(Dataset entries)

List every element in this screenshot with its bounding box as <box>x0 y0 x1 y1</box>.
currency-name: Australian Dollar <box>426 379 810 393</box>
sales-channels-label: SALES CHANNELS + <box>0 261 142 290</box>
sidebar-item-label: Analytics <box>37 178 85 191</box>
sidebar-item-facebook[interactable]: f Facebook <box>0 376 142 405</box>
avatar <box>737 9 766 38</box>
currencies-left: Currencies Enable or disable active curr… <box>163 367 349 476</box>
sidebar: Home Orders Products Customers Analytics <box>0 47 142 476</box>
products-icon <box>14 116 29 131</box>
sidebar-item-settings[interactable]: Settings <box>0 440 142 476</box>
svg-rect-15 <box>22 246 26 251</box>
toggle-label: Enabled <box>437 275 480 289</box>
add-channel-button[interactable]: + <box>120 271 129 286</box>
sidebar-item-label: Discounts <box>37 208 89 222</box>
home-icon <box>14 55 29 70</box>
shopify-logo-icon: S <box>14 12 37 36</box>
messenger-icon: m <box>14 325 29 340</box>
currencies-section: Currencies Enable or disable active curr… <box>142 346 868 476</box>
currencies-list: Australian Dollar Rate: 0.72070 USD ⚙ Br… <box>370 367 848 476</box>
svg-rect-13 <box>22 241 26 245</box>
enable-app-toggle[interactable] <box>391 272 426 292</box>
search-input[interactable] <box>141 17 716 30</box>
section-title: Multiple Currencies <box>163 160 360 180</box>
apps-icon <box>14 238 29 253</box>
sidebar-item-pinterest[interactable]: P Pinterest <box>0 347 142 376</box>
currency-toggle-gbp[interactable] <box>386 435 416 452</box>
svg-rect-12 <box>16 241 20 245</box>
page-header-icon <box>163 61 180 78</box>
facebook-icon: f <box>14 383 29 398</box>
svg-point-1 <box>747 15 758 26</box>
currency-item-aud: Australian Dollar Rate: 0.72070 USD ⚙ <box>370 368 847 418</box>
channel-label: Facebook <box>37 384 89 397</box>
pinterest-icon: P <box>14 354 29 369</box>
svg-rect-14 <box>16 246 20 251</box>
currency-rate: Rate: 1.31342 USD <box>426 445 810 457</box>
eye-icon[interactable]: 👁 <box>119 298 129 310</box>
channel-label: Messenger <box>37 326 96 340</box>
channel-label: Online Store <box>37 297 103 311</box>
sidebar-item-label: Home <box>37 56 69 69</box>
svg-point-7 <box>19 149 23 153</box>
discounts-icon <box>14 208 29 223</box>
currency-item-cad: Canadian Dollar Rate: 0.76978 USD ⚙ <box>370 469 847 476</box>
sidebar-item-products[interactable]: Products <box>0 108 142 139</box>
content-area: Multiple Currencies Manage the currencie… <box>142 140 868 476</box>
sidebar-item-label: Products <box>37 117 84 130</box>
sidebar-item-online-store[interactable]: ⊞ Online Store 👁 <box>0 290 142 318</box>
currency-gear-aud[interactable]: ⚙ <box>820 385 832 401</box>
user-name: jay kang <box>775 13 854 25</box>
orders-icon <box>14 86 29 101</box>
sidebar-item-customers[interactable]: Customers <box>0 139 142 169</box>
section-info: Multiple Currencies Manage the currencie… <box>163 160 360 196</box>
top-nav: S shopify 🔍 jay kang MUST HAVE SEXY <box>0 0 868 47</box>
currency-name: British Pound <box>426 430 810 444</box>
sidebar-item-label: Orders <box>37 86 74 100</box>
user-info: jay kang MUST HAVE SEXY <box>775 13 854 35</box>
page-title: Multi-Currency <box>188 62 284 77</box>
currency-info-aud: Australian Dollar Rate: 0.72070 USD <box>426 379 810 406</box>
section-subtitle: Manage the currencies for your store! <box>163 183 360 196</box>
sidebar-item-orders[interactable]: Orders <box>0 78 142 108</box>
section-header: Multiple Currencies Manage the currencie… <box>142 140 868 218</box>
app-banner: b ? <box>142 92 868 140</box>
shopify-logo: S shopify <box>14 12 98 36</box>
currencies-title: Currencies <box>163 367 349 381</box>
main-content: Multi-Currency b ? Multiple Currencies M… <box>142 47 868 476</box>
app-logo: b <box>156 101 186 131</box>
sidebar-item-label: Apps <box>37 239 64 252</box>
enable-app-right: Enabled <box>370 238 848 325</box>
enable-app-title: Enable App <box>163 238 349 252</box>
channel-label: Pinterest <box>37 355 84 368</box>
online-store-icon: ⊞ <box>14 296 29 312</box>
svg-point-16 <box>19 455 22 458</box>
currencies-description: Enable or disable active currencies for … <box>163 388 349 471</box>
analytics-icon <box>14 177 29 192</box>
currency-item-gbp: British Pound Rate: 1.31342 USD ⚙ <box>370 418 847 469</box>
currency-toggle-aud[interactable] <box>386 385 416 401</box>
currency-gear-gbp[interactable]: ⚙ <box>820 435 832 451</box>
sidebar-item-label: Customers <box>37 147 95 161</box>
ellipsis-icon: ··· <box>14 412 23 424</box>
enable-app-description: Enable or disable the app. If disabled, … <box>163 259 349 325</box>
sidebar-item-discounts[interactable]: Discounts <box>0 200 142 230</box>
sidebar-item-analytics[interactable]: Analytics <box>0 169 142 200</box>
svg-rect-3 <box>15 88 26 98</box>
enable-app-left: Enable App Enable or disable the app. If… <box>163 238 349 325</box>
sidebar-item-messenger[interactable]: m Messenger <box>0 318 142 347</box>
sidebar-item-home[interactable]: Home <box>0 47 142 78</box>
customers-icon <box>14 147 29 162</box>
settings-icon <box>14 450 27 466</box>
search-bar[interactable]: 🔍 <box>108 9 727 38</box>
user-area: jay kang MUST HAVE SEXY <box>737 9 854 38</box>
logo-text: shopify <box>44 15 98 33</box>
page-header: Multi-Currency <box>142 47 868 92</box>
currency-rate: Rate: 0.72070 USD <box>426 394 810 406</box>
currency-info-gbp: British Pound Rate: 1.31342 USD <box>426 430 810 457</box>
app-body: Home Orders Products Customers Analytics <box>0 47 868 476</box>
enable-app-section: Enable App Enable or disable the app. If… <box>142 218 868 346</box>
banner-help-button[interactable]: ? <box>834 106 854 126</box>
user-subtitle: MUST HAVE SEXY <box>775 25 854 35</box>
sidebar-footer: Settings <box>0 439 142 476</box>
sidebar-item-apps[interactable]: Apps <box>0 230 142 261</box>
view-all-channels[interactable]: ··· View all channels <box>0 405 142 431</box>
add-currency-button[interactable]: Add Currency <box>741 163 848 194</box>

■ Task
Which lines above contain the word "toggle"? List them.

■ Response to this task
toggle-label: Enabled <box>437 275 480 289</box>
enable-app-toggle[interactable] <box>391 272 426 292</box>
currency-toggle-gbp[interactable] <box>386 435 416 452</box>
currency-toggle-aud[interactable] <box>386 385 416 401</box>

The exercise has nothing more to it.